START Information

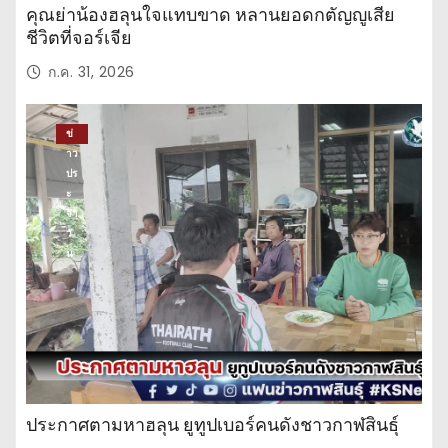
คุณย่าน้องฮลุนใจแทบขาด หลานยอดกตัญญูเสีย
ชีวิตที่จอร์เจีย
ก.ค. 31, 2026
ข่
าว
ปร
ะ
จำ
วั
น
ประกาศตามหาฮลุน ยูทูปเบอร์คนดังชาวกาฬสินธุ์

END Information

Assignment. Except for the pictures, set down all of the records exactly as they are.

Solution to this task.
คุณย่าน้องฮลุนใจแทบขาด หลานยอดกตัญญูเสีย
ชีวิตที่จอร์เจีย
ก.ค. 31, 2026
ข่
าว
ปร
ะ
จำ
วั
น
ประกาศตามหาฮลุน ยูทูปเบอร์คนดังชาวกาฬสินธุ์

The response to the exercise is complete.